Gebie tersenyum kaku, dia bingung harus menjawab apa. Karena jika dia salah bicara, pasti Steven akan marah besar padanya dan bisa membahayakan nyawa seseorang.


Tapi jika ia tidak membenarkan pertanyaan Daniel, maka tidak hanya Daniel yang tersakiti tapi juga keluarganya.


Sementara Steven, Pria itu tengah tersenyum licik menantikan jawaban apa yang akan diberikan Gebie.


"Em... Di... Dia adalah... Itu... Em... Ke.... " belum sempat Gebie melanjutkan ucapannya, Steven terlebih dahulu memotongnya.


"Perkenalkan nama saya Steven Yonathan Joseph. Dan ini adalah calon istriku!" ucap Steven tersenyum miring sambil menoleh kearah Gebie dan semakin mengeratkan rangkulannya di pinggang Gebie, mengisyaratkan agar Gebie mengiyakan ucapannya.


Daniel dan keluarganya semakin terkejut begitu pula Gebie, wanita itu diam seribu bahasa. Tak terkecuali Vanno, dia tidak menyangka semua yang dirahasiakannya selama ini akan semudah ini terungkap.

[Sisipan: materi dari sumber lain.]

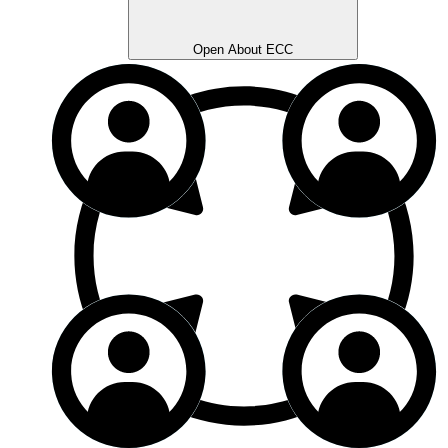
Open About ECC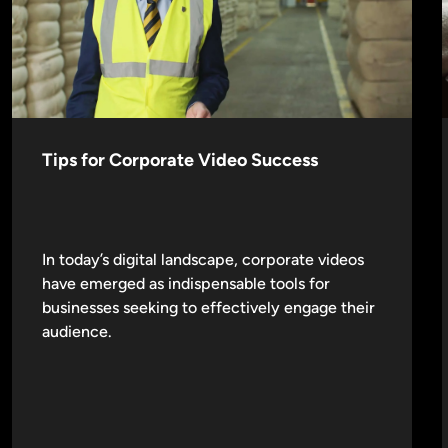
Tips for Corporate Video Success
In today’s digital landscape, corporate videos
have emerged as indispensable tools for
businesses seeking to effectively engage their
audience.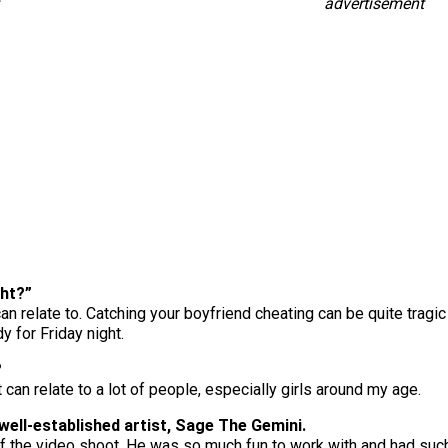
advertisement
ght?”
n relate to. Catching your boyfriend cheating can be quite tragic 
y for Friday night.
?
t can relate to a lot of people, especially girls around my age.
well-established artist, Sage The Gemini.
 of the video shoot. He was so much fun to work with and had such 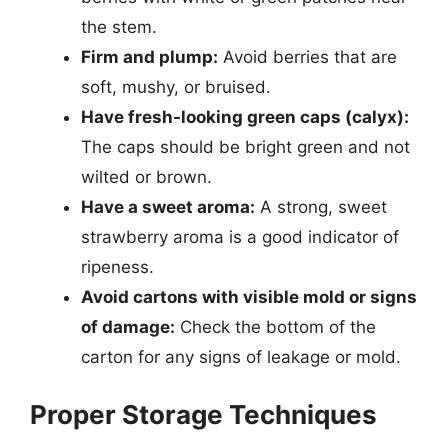
the stem.
Firm and plump:
Avoid berries that are
soft, mushy, or bruised.
Have fresh-looking green caps (calyx):
The caps should be bright green and not
wilted or brown.
Have a sweet aroma:
A strong, sweet
strawberry aroma is a good indicator of
ripeness.
Avoid cartons with visible mold or signs
of damage:
Check the bottom of the
carton for any signs of leakage or mold.
Proper Storage Techniques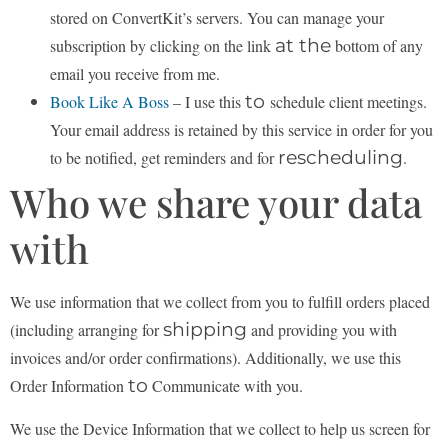
stored on ConvertKit’s servers. You can manage your
at the
subscription by clicking on the link
bottom of any
email you receive from me.
to
Book Like A Boss
– I use this
schedule client meetings.
Your email address is retained by this
service in order for you
rescheduling
to be notified, get reminders and for
.
Who we share your data
with
We use information that we collect from you to fulfill orders placed
shipping
(including arranging for
and providing you with
invoices and/or order confirmations). Additionally, we use this
to
Order Information
Communicate with you.
We use the Device Information that we collect to help us screen for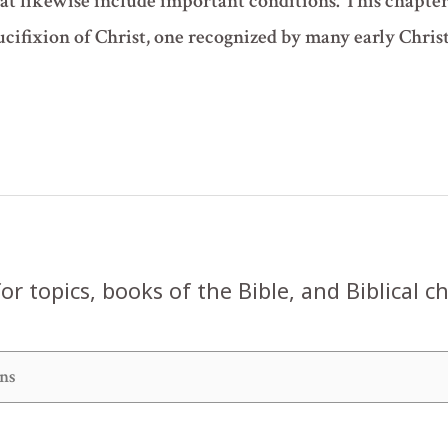
hat likewise include important conditions. This chapter
cifixion of Christ, one recognized by many early Christ
or topics, books of the Bible, and Biblical c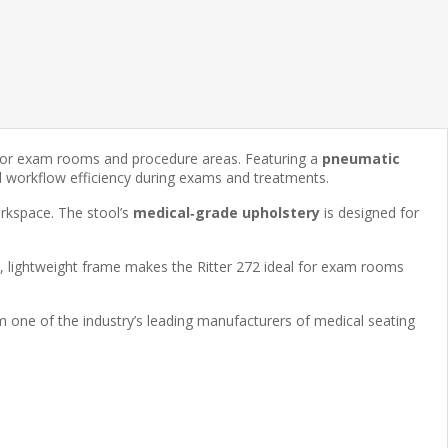
g for exam rooms and procedure areas. Featuring a
pneumatic
nd workflow efficiency during exams and treatments.
orkspace. The stool’s
medical‑grade upholstery
is designed for
, lightweight frame makes the Ritter 272 ideal for exam rooms
om one of the industry’s leading manufacturers of medical seating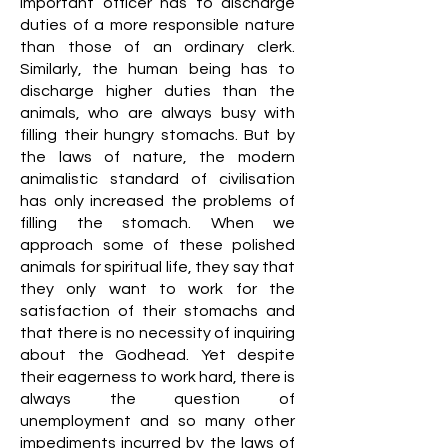
important officer has to discharge
duties of a more responsible nature
than those of an ordinary clerk.
Similarly, the human being has to
discharge higher duties than the
animals, who are always busy with
filling their hungry stomachs. But by
the laws of nature, the modern
animalistic standard of civilisation
has only increased the problems of
filling the stomach. When we
approach some of these polished
animals for spiritual life, they say that
they only want to work for the
satisfaction of their stomachs and
that there is no necessity of inquiring
about the Godhead. Yet despite
their eagerness to work hard, there is
always the question of
unemployment and so many other
impediments incurred by the laws of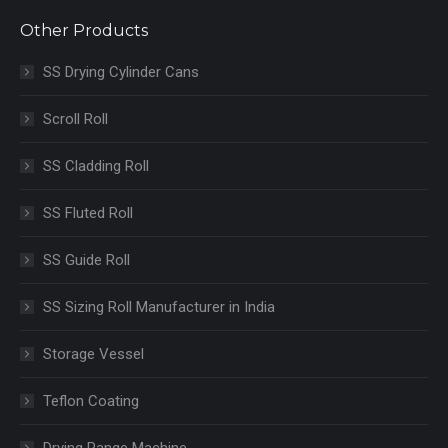
Other Products
SS Drying Cylinder Cans
Scroll Roll
SS Cladding Roll
SS Fluted Roll
SS Guide Roll
SS Sizing Roll Manufacturer in India
Storage Vessel
Teflon Coating
Drying Range Machine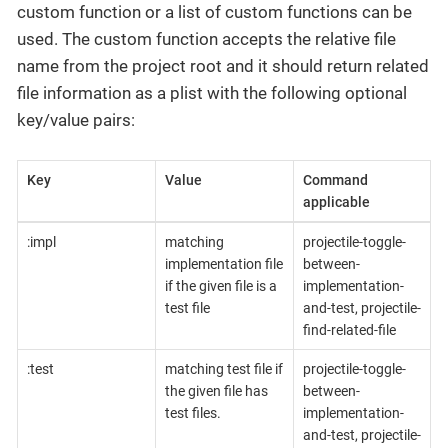
custom function or a list of custom functions can be
used. The custom function accepts the relative file
name from the project root and it should return related
file information as a plist with the following optional
key/value pairs:
Key
Value
Command
applicable
:impl
matching
projectile-toggle-
implementation file
between-
if the given file is a
implementation-
test file
and-test, projectile-
find-related-file
:test
matching test file if
projectile-toggle-
the given file has
between-
test files.
implementation-
and-test, projectile-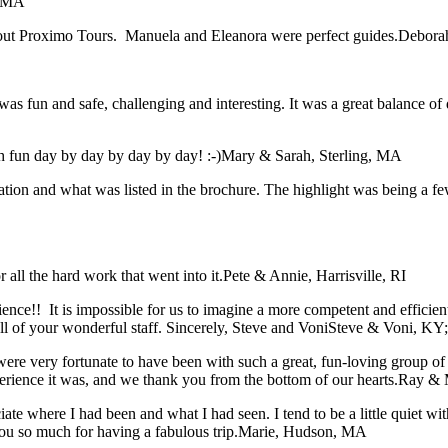
, MA
bout Proximo Tours. Manuela and Eleanora were perfect guides.
Deborah
was fun and safe, challenging and interesting. It was a great balance of 
 fun day by day by day by day! :-)
Mary & Sarah, Sterling, MA
tation and what was listed in the brochure. The highlight was being a f
all the hard work that went into it.
Pete & Annie, Harrisville, RI
rience!! It is impossible for us to imagine a more competent and effici
 of your wonderful staff. Sincerely, Steve and Voni
Steve & Voni, KY
ere very fortunate to have been with such a great, fun-loving group o
xperience it was, and we thank you from the bottom of our hearts.
Ray & 
iate where I had been and what I had seen. I tend to be a little quiet 
ou so much for having a fabulous trip.
Marie, Hudson, MA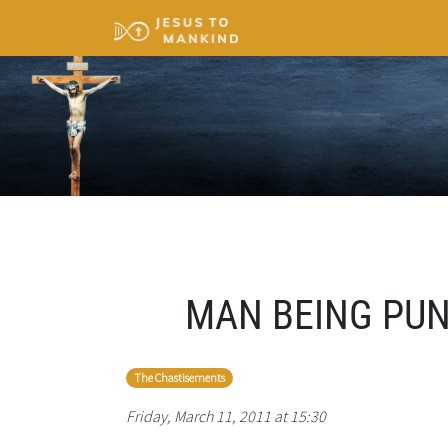
MAN BEING PUNI
The Chastisements
Friday, March 11, 2011 at 15:30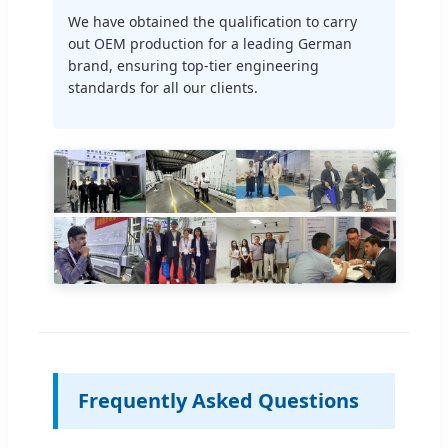
We have obtained the qualification to carry
out OEM production for a leading German
brand, ensuring top-tier engineering
standards for all our clients.
Frequently Asked Questions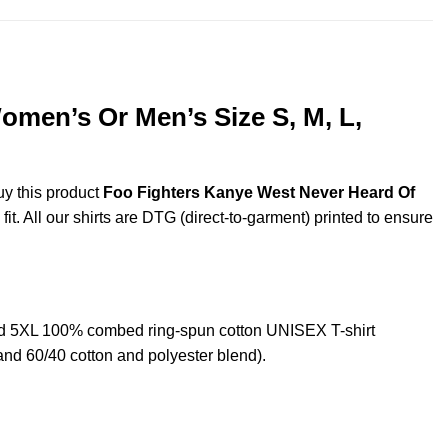
omen’s Or Men’s Size S, M, L,
uy this product
Foo Fighters Kanye West Never Heard Of
t. All our shirts are DTG (direct-to-garment) printed to ensure
nd 5XL 100% combed ring-spun cotton UNISEX T-shirt
and 60/40 cotton and polyester blend).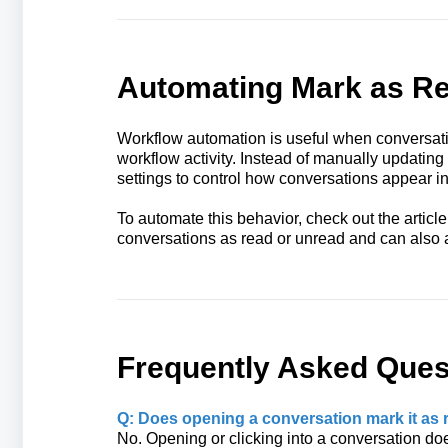
Automating Mark as Re
Workflow automation is useful when conversati
workflow activity. Instead of manually updatin
settings to control how conversations appear in
To automate this behavior, check out the articl
conversations as read or unread and can also 
Frequently Asked Ques
Q: Does opening a conversation mark it as 
No. Opening or clicking into a conversation doe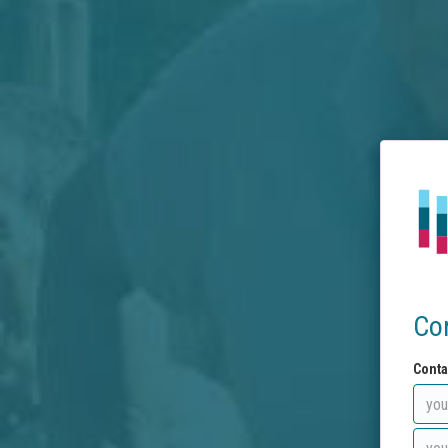
Co
Conta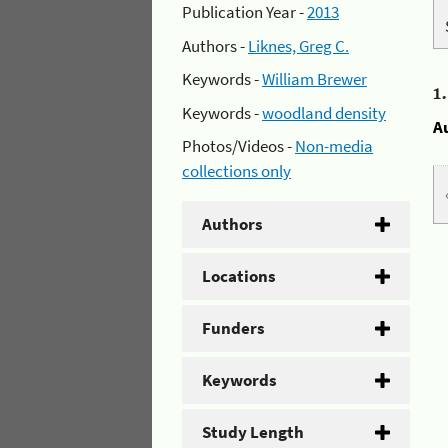
Publication Year -
2013
Authors -
Liknes, Greg C.
Keywords -
William Brewer
1
Keywords -
woodland density
A
Photos/Videos -
Non-media
collections only
Authors
Locations
Funders
Keywords
Study Length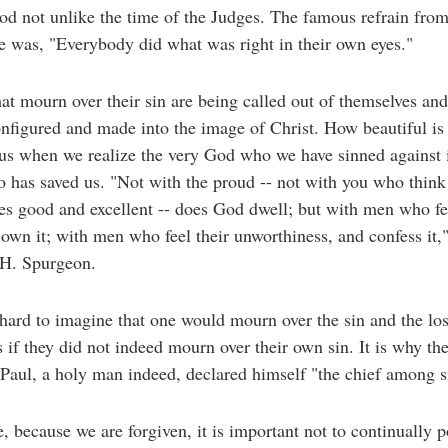
iod not unlike the time of the Judges. The famous refrain fro
e was, "Everybody did what was right in their own eyes."
at mourn over their sin are being called out of themselves and
nfigured and made into the image of Christ. How beautiful is
us when we realize the very God who we have sinned against i
has saved us. "Not with the proud -- not with you who think
es good and excellent -- does God dwell; but with men who fee
 own it; with men who feel their unworthiness, and confess it,
 H. Spurgeon.
o hard to imagine that one would mourn over the sin and the los
s if they did not indeed mourn over their own sin. It is why th
Paul, a holy man indeed, declared himself "the chief among s
, because we are forgiven, it is important not to continually p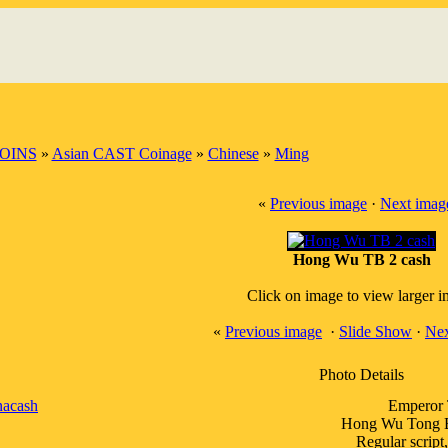
OINS
»
Asian CAST Coinage
»
Chinese
»
Ming
«
Previous image
·
Next imag
Hong Wu TB 2 cash
Click on image to view larger 
«
Previous image
·
Slide Show
·
Nex
Photo Details
nacash
Emperor 
Hong Wu Tong Ba
Regular script,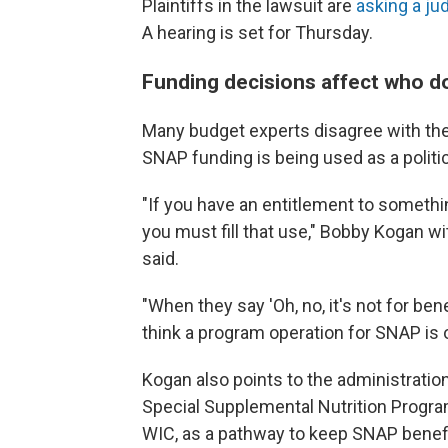
Plaintiffs in the lawsuit are
asking a ju
A hearing is set for Thursday.
Funding decisions affect who d
Many
budget experts disagree with the
SNAP funding is being used as a politi
"If you have an entitlement to somethin
you must fill that use," Bobby Kogan w
said.
"When they say 'Oh, no, it's not for be
think a program operation for SNAP is 
Kogan also points to the administration
Special Supplemental Nutrition Progra
WIC, as a pathway to keep SNAP benefi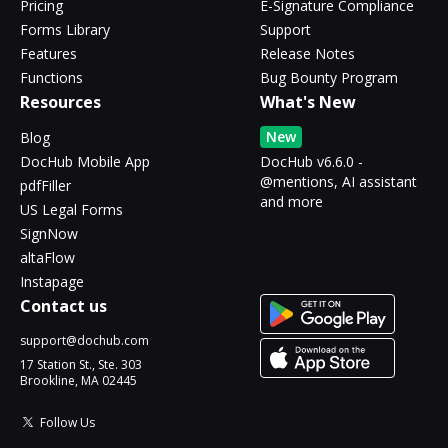
Pricing
E-Signature Compliance
Forms Library
Support
Features
Release Notes
Functions
Bug Bounty Program
Resources
What's New
New
Blog
DocHub Mobile App
DocHub v6.6.0 -
@mentions, AI assistant
pdfFiller
and more
US Legal Forms
SignNow
altaFlow
Instapage
Contact us
support@dochub.com
17 Station St., Ste. 303
Brookline, MA 02445
Follow Us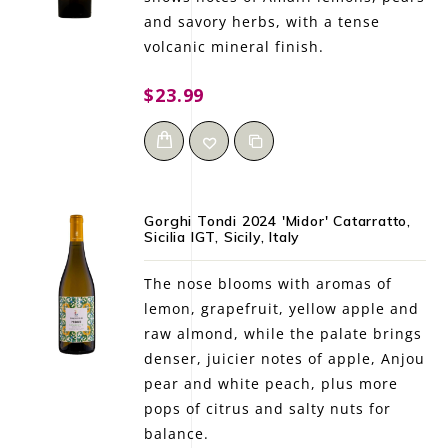
and savory herbs, with a tense
volcanic mineral finish.
$23.99
Gorghi Tondi 2024 'Midor' Catarratto,
Sicilia IGT, Sicily, Italy
The nose blooms with aromas of
lemon, grapefruit, yellow apple and
raw almond, while the palate brings
denser, juicier notes of apple, Anjou
pear and white peach, plus more
pops of citrus and salty nuts for
balance.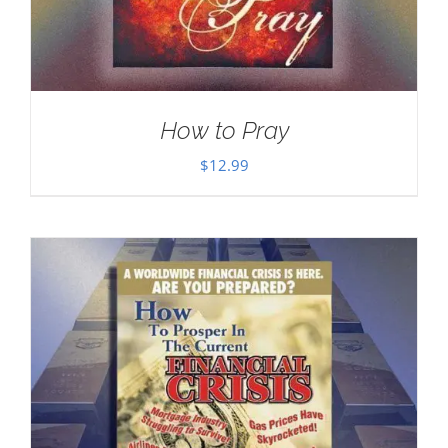
How to Pray
$
12.99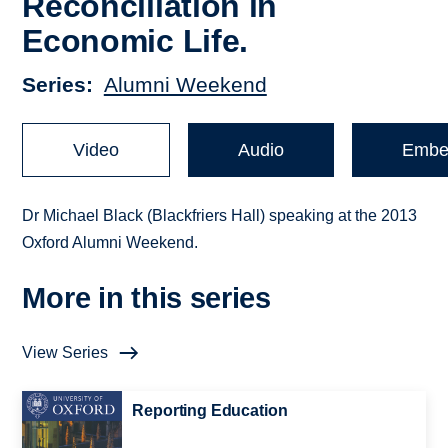
Reconciliation in
Economic Life.
Series
Alumni Weekend
Video
Audio
Embe
Dr Michael Black (Blackfriers Hall) speaking at the 2013
Oxford Alumni Weekend.
More in this series
View Series
Reporting Education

"Gebie!! Apa benar yang aku dengar ini? Kau dan dia...kalian bukan keluarga?" tanya Daniel mencoba meyakinkan dirinya bahwa yang dia dengar adalah salah.


"I... Iya... Dia adalah calon suamiku, bukan keluargaku. Kami akan segera menikah sebentar lagi! Maafkan aku!" jawab Gebie dengan gugup sambil menundukkan wajahnya karena tidak kuasa untuk menatap wajah Daniel.


Bagai disambar petir, sungguh Daniel tak kuasa mendengar semua pengakuan ini. Tapi bukan Daniel namanya jika mempercayai hal tanpa bukti.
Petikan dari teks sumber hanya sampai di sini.